Dizem que conter é o mais importante, especialmente contra deuses solares.

Tsc, tsc, Artemis realmente trouxe algo à altura.

Pensando nisso, Lorne tentou pegar a pele, mas Artemis segurou seu pulso, com expressão séria, alertando:

— Uma vez vestida, você ganhará poder, mas sua mente será afetada pela selvageria da fera. Se usar por mais de três horas, talvez não consiga mais voltar à forma humana. Por isso, precisa me encontrar antes disso para que eu possa ajudá-lo a se separar da pele!

Lorne ouviu o aviso sem surpresa e assentiu em silêncio.

Condições rigorosas eram normais para objetos tão poderosos.

Notando a expressão séria e imponente de Artemis, ela resmungou satisfeita:

— Claro, se quiser recusar...

Mas antes que pudesse continuar, Lorne puxou a pele rapidamente.

Sem hesitar, sem vacilar.

— Três horas, certo? Está anotado. Nos encontraremos conforme o plano; estarei esperando para te ajudar. Não chegue atrasado.

Com um sorriso leve, Lorne guardou a pele no círculo mágico aberto.

Artemis ficou olhando para a mão vazia por um momento, até recuperar a compostura e olhar para Lorne, que exibia um sorriso confiante, sentindo-se frustrada.

— Seu idiota! Pedi para reconsiderar, não para escolher imediatamente!

— Confie em mim, se seguirmos o plano à risca, tudo correrá bem. — a voz baixa ao seu ouvido tinha um poder tranquilizador.

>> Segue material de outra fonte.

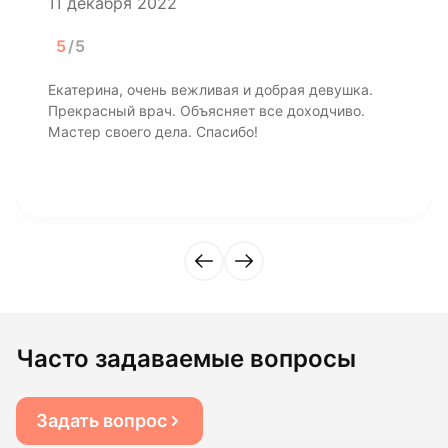
11 декабря 2022
5
/5
Екатерина, очень вежливая и добрая девушка.
Прекрасный врач. Объясняет все доходчиво.
Мастер своего дела. Спасибо!
Часто задаваемые вопросы
Задать вопрос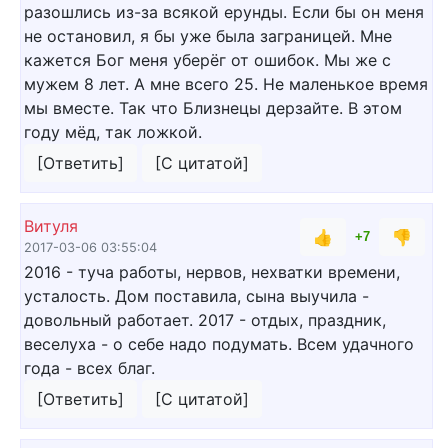
разошлись из-за всякой ерунды. Если бы он меня
не остановил, я бы уже была заграницей. Мне
кажется Бог меня уберёг от ошибок. Мы же с
мужем 8 лет. А мне всего 25. Не маленькое время
мы вместе. Так что Близнецы дерзайте. В этом
году мёд, так ложкой.
[Ответить]
[С цитатой]
Витуля
👍
👎
+7
2017-03-06 03:55:04
2016 - туча работы, нервов, нехватки времени,
усталость. Дом поставила, сына выучила -
довольный работает. 2017 - отдых, праздник,
веселуха - о себе надо подумать. Всем удачного
года - всех благ.
[Ответить]
[С цитатой]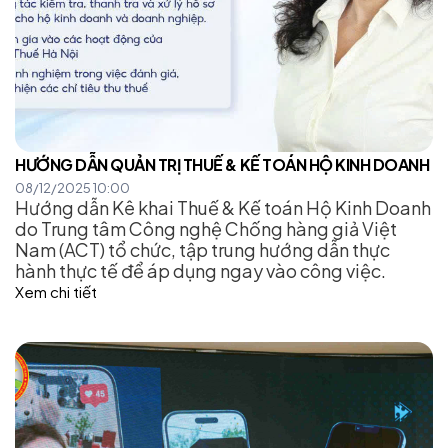
HƯỚNG DẪN QUẢN TRỊ THUẾ & KẾ TOÁN HỘ KINH DOANH
08/12/2025 10:00
Hướng dẫn Kê khai Thuế & Kế toán Hộ Kinh Doanh
do Trung tâm Công nghệ Chống hàng giả Việt
Nam (ACT) tổ chức, tập trung hướng dẫn thực
hành thực tế để áp dụng ngay vào công việc.
Xem chi tiết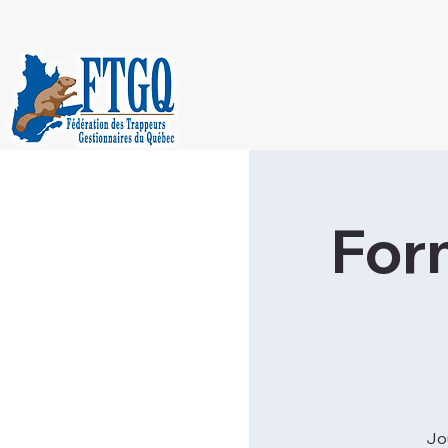
For
Jo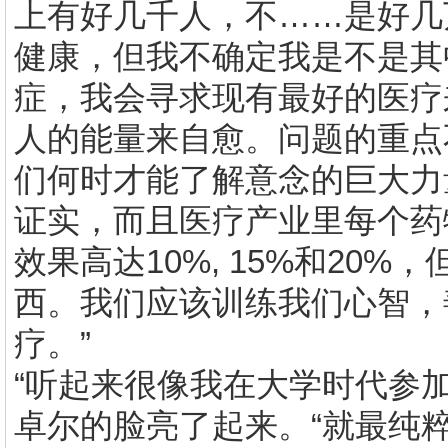
上有好几千人，不……是好几
健康，但我不确定我是不是其
症，我会寻求现有最好的医疗
人的能量来自愈。问题的重点
们何时才能了解意念的巨大力
证实，而且医疗产业里每个药
效果高达
10%, 15%
和
20%
，
西。我们应该训练我们心智，
疗。”
“听起来很像我在大学时代参加
卓尔的脸亮了起来。“就最纯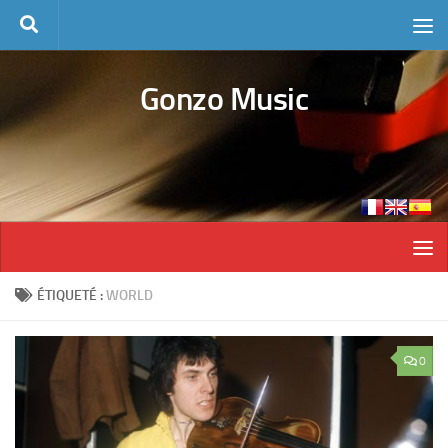
Skip to content
Gonzo Music
ÉTIQUETÉ :
WORLD
0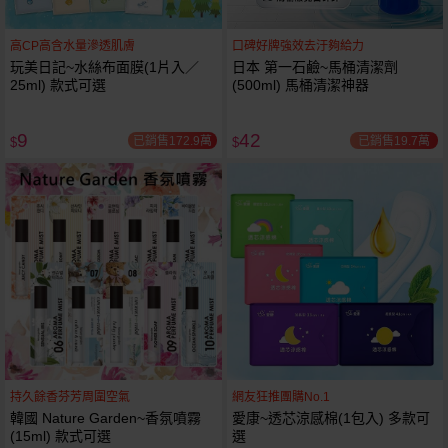
高CP高含水量滲透肌膚
口碑好牌強效去汙夠給力
玩美日記~水絲布面膜(1片入／
日本 第一石鹼~馬桶清潔劑
25ml) 款式可選
(500ml) 馬桶清潔神器
9
42
已銷售172.9萬
已銷售19.7萬
$
$
持久餘香芬芳周圍空氣
網友狂推團購No.1
韓國 Nature Garden~香氛噴霧
愛康~透芯涼感棉(1包入) 多款可
(15ml) 款式可選
選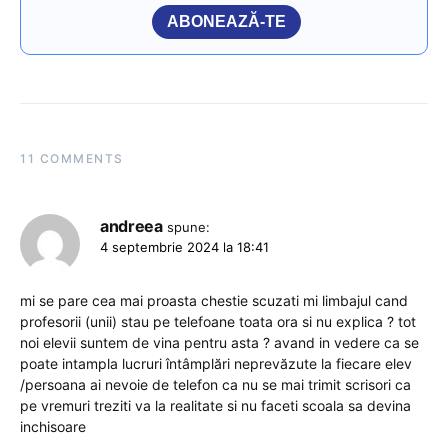
ABONEAZĂ-TE
11 COMMENTS
andreea
spune:
4 septembrie 2024 la 18:41
mi se pare cea mai proasta chestie scuzati mi limbajul cand
profesorii (unii) stau pe telefoane toata ora si nu explica ? tot
noi elevii suntem de vina pentru asta ? avand in vedere ca se
poate intampla lucruri întâmplări neprevăzute la fiecare elev
/persoana ai nevoie de telefon ca nu se mai trimit scrisori ca
pe vremuri treziti va la realitate si nu faceti scoala sa devina
inchisoare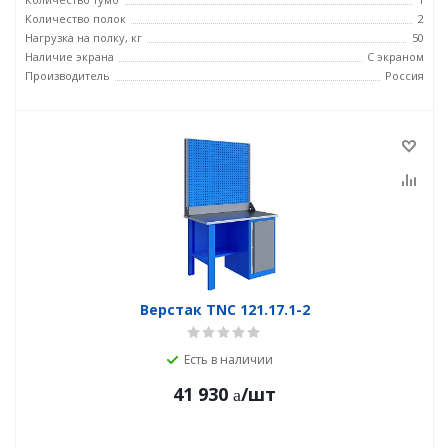
Количество полок
2
Нагрузка на полку, кг
50
Наличие экрана
С экраном
Производитель
Россия
Верстак TNC 121.17.1-2
Есть в наличии
41 930
/шт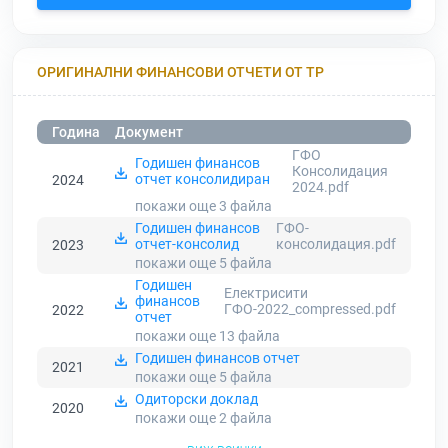
ОРИГИНАЛНИ ФИНАНСОВИ ОТЧЕТИ ОТ ТР
Година
Документ
ГФО
Годишен финансов
Консолидация
отчет консолидиран
2024
2024.pdf
покажи още 3
файла
Годишен финансов
ГФО-
отчет-консолид
консолидация.pdf
2023
покажи още 5
файла
Годишен
Електрисити
финансов
ГФО-2022_compressed.pdf
2022
отчет
покажи още 13
файла
Годишен финансов отчет
2021
покажи още 5
файла
Одиторски доклад
2020
покажи още 2
файла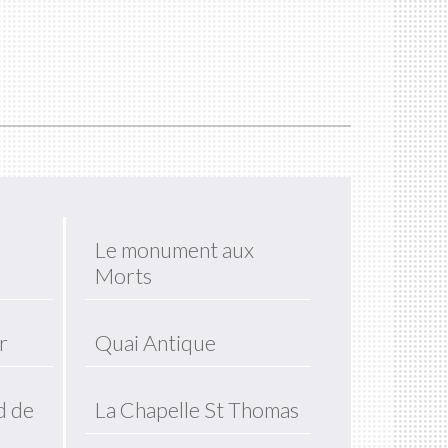
Le monument aux
Morts
r
Quai Antique
d de
La Chapelle St Thomas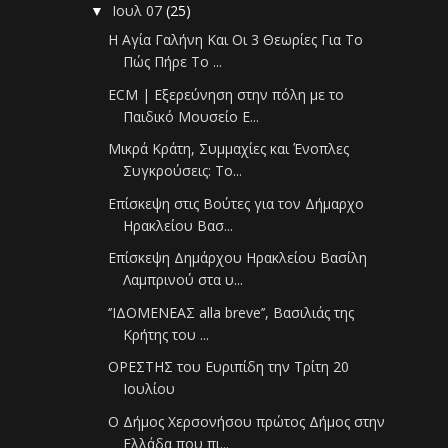
Ιουλ 07
(25)
▼
Η Αγία Γαλήνη Και Οι 3 Θεωρίες Για Το
Πώς Πήρε Το ...
ECM | Εξερεύνηση στην πόλη με το
Παιδικό Μουσείο E...
Μικρά Κράτη, Συμμαχίες και Ένοπλες
Συγκρούσεις: Το...
Επίσκεψη στις Βούτες για τον Δήμαρχο
Ηρακλείου Βασ...
Επίσκεψη Δημάρχου Ηρακλείου Βασίλη
Λαμπρινού στα υ...
‘’ΙΔΟΜΕΝΕΑΣ alla breve’’, Βασιλιάς της
Κρήτης του ...
ΟΡΕΣΤΗΣ του Ευριπίδη την Τρίτη 20
Ιουλίου
Ο Δήμος Χερσονήσου πρώτος Δήμος στην
Ελλάδα που πι...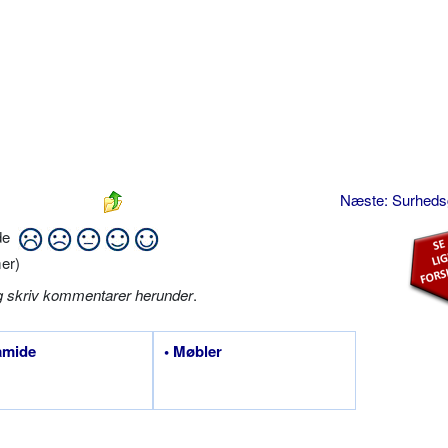
Næste: Surhed
ide
er)
g skriv kommentarer herunder
.
amide
• Møbler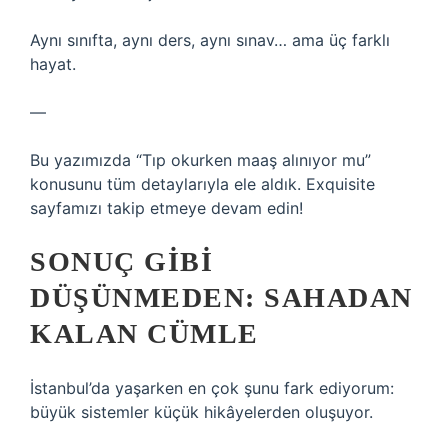
Aynı sınıfta, aynı ders, aynı sınav… ama üç farklı
hayat.
—
Bu yazımızda “Tıp okurken maaş alınıyor mu”
konusunu tüm detaylarıyla ele aldık. Exquisite
sayfamızı takip etmeye devam edin!
SONUÇ GIBI
DÜŞÜNMEDEN: SAHADAN
KALAN CÜMLE
İstanbul’da yaşarken en çok şunu fark ediyorum:
büyük sistemler küçük hikâyelerden oluşuyor.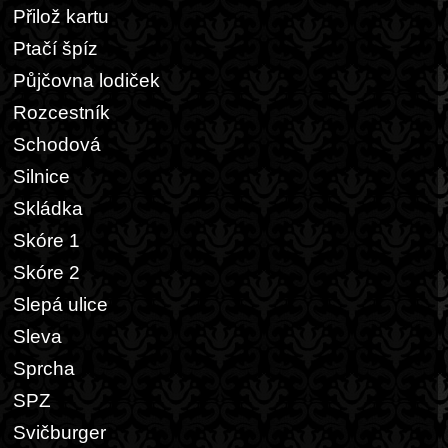
Přilož kartu
Ptačí špíz
Půjčovna lodiček
Rozcestník
Schodová
Silnice
Skládka
Skóre 1
Skóre 2
Slepá ulice
Sleva
Sprcha
SPZ
Svičburger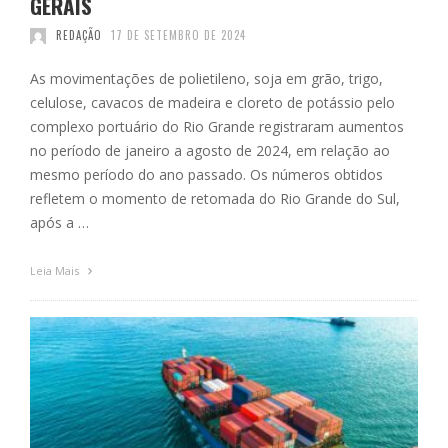
GERAIS
REDAÇÃO
17 DE SETEMBRO DE 2024
As movimentações de polietileno, soja em grão, trigo,
celulose, cavacos de madeira e cloreto de potássio pelo
complexo portuário do Rio Grande registraram aumentos
no período de janeiro a agosto de 2024, em relação ao
mesmo período do ano passado. Os números obtidos
refletem o momento de retomada do Rio Grande do Sul,
após a …
Leia Mais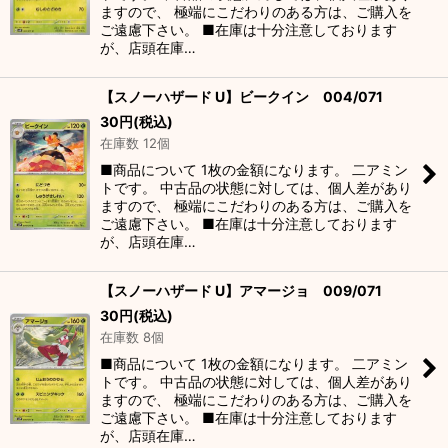
ますので、 極端にこだわりのある方は、ご購入を
ご遠慮下さい。 ■在庫は十分注意しております
が、店頭在庫…
【スノーハザード U】ビークイン 004/071
30
円
(税込)
在庫数 12個
■商品について 1枚の金額になります。 二アミン
トです。 中古品の状態に対しては、個人差があり
ますので、 極端にこだわりのある方は、ご購入を
ご遠慮下さい。 ■在庫は十分注意しております
が、店頭在庫…
【スノーハザード U】アマージョ 009/071
30
円
(税込)
在庫数 8個
■商品について 1枚の金額になります。 二アミン
トです。 中古品の状態に対しては、個人差があり
ますので、 極端にこだわりのある方は、ご購入を
ご遠慮下さい。 ■在庫は十分注意しております
が、店頭在庫…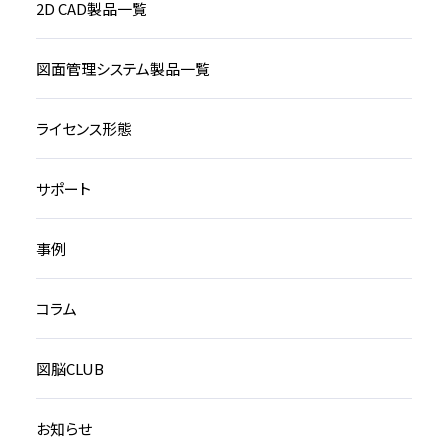
2D CAD製品一覧
図面管理システム製品一覧
ライセンス形態
サポート
事例
コラム
図脳CLUB
お知らせ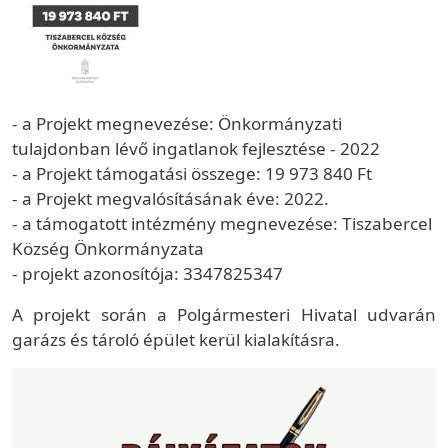
- a Projekt megnevezése: Önkormányzati
tulajdonban lévő ingatlanok fejlesztése - 2022
- a Projekt támogatási összege: 19 973 840 Ft
- a Projekt megvalósításának éve: 2022.
- a támogatott intézmény megnevezése: Tiszabercel
Község Önkormányzata
- projekt azonosítója: 3347825347
A projekt során a Polgármesteri Hivatal udvarán
garázs és tároló épület kerül kialakításra.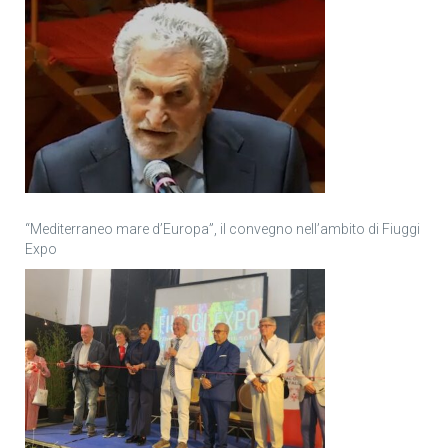
“Mediterraneo mare d’Europa”, il convegno nell’ambito di Fiuggi
Expo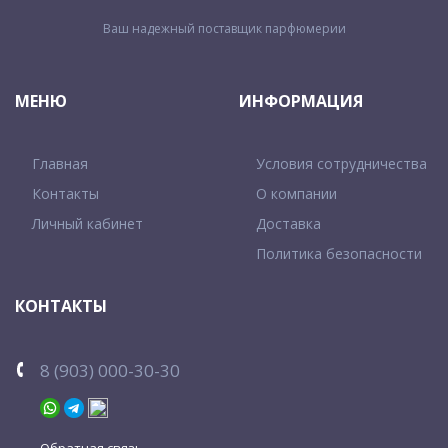
Ваш надежный поставщик парфюмерии
МЕНЮ
ИНФОРМАЦИЯ
Главная
Условия сотрудничества
Контакты
О компании
Личный кабинет
Доставка
Политика безопасности
КОНТАКТЫ
8 (903) 000-30-30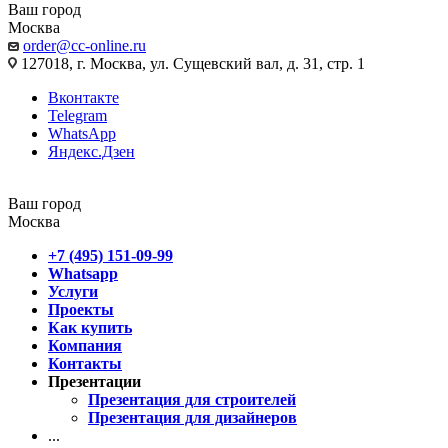
Ваш город
Москва
order@cc-online.ru
127018, г. Москва, ул. Сущевский вал, д. 31, стр. 1
Вконтакте
Telegram
WhatsApp
Яндекс.Дзен
Ваш город
Москва
+7 (495) 151-09-99
Whatsapp
Услуги
Проекты
Как купить
Компания
Контакты
Презентации
Презентация для строителей
Презентация для дизайнеров
...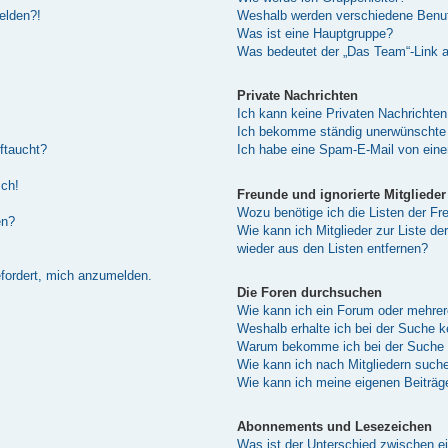
melden?!
Weshalb werden verschiedene Benutz
Was ist eine Hauptgruppe?
Was bedeutet der „Das Team“-Link au
Private Nachrichten
Ich kann keine Privaten Nachrichten
Ich bekomme ständig unerwünschte 
ftaucht?
Ich habe eine Spam-E-Mail von eine
sch!
Freunde und ignorierte Mitglieder
Wozu benötige ich die Listen der Fre
en?
Wie kann ich Mitglieder zur Liste de
wieder aus den Listen entfernen?
efordert, mich anzumelden.
Die Foren durchsuchen
Wie kann ich ein Forum oder mehre
Weshalb erhalte ich bei der Suche 
Warum bekomme ich bei der Suche e
Wie kann ich nach Mitgliedern such
Wie kann ich meine eigenen Beiträ
Abonnements und Lesezeichen
Was ist der Unterschied zwischen 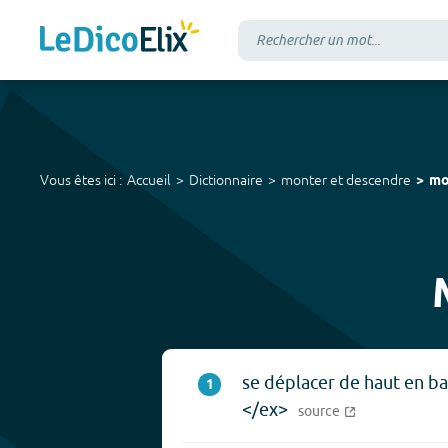
Vous êtes ici :
Accueil
Dictionnaire
monter et descendre
mo
se déplacer de haut en b
1
</ex>
source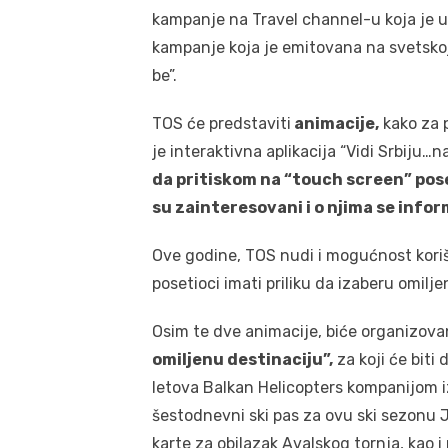
kampanje na Travel channel-u koja je u 
kampanje koja je emitovana na svetsko
be”.
TOS će predstaviti
animacije,
kako za 
je interaktivna aplikacija “Vidi Srbiju…
da pritiskom na “touch screen” poset
su zainteresovani i o njima se infor
Ove godine, TOS nudi i mogućnost koriš
posetioci imati priliku da izaberu omilje
Osim te dve animacije, biće organizova
omiljenu destinaciju”,
za koji će biti 
letova Balkan Helicopters kompanijom i
šestodnevni ski pas za ovu ski sezonu JP
karte za obilazak Avalskog tornja, kao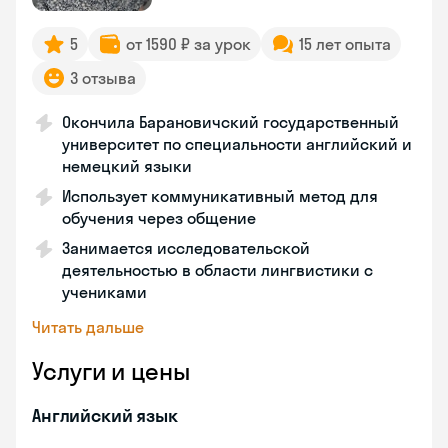
5
от 1590 ₽ за урок
15 лет опыта
3 отзыва
Окончила Барановичский государственный
университет по специальности английский и
немецкий языки
Использует коммуникативный метод для
обучения через общение
Занимается исследовательской
деятельностью в области лингвистики с
учениками
Читать дальше
Услуги и цены
Английский язык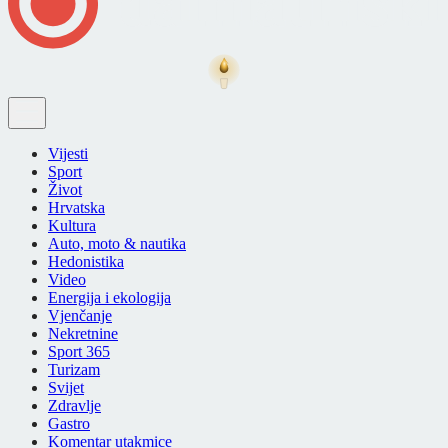
Vijesti
Sport
Život
Hrvatska
Kultura
Auto, moto & nautika
Hedonistika
Video
Energija i ekologija
Vjenčanje
Nekretnine
Sport 365
Turizam
Svijet
Zdravlje
Gastro
Komentar utakmice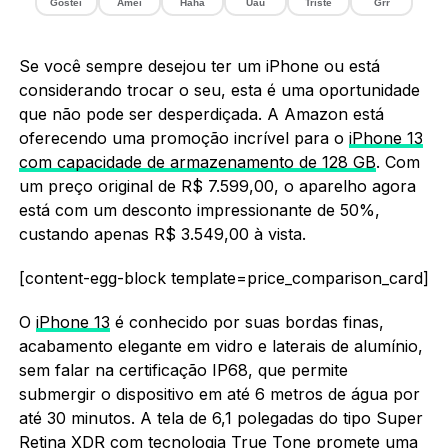
Gostei
Amei
Haha
Uau
Triste
Grr
Se você sempre desejou ter um iPhone ou está
considerando trocar o seu, esta é uma oportunidade
que não pode ser desperdiçada. A Amazon está
oferecendo uma promoção incrível para o
iPhone 13
com capacidade de armazenamento de 128 GB
. Com
um preço original de R$ 7.599,00, o aparelho agora
está com um desconto impressionante de 50%,
custando apenas R$ 3.549,00 à vista.
[content-egg-block template=price_comparison_card]
O
iPhone 13
é conhecido por suas bordas finas,
acabamento elegante em vidro e laterais de alumínio,
sem falar na certificação IP68, que permite
submergir o dispositivo em até 6 metros de água por
até 30 minutos. A tela de 6,1 polegadas do tipo Super
Retina XDR com tecnologia True Tone promete uma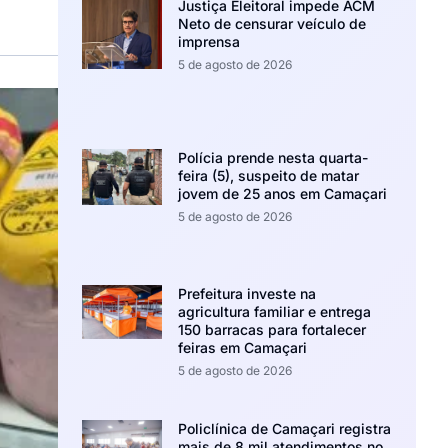
Justiça Eleitoral impede ACM
Neto de censurar veículo de
imprensa
5 de agosto de 2026
Polícia prende nesta quarta-
feira (5), suspeito de matar
jovem de 25 anos em Camaçari
5 de agosto de 2026
Prefeitura investe na
agricultura familiar e entrega
150 barracas para fortalecer
feiras em Camaçari
5 de agosto de 2026
Policlínica de Camaçari registra
mais de 8 mil atendimentos no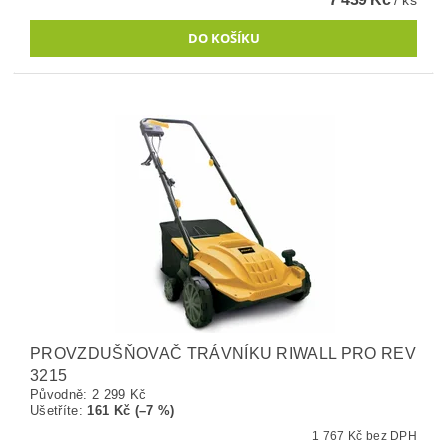
PROVZDUŠŇOVAČ TRÁVNÍKU RIWALL PRO REV
3215
Původně:
2 299 Kč
Ušetříte
:
161 Kč (–7 %)
1 767 Kč bez DPH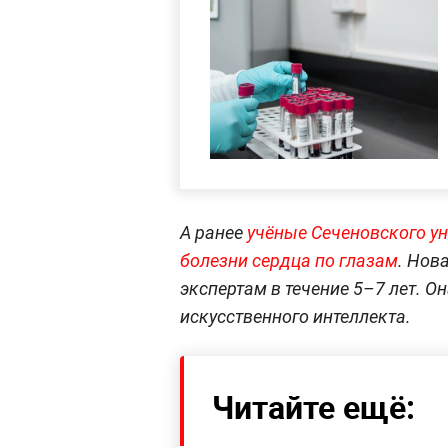
А ранее
учёные Сеченовского у
болезни сердца по глазам
. Нов
экспертам в течение 5–7 лет. 
искусственного интеллекта.
Читайте ещё:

Por fim, Artemis mordeu o lábio, olhou seriamente para o homem confiante e inclinou a cabeça com orgulho.

— Hm...

Lá fora, a crescente lua crescente brilhava alta, sua luz prateada atravessava a janela, iluminando as duas silhuetas no quarto, cujos contornos se entrelaçavam.

Com o assunto resolvido, a noite se aprofundava, e os dois, imersos no silêncio, olharam um para o outro lentamente.

— Hoje à noite? — perguntou Lorne.

— Pela última vez! — respondeu Artemis, lambendo os lábios rosados e prometendo com firmeza.

Por um momento, as luzes se apagaram, e no escuro, o som familiar de movimento se fez ouvir novamente.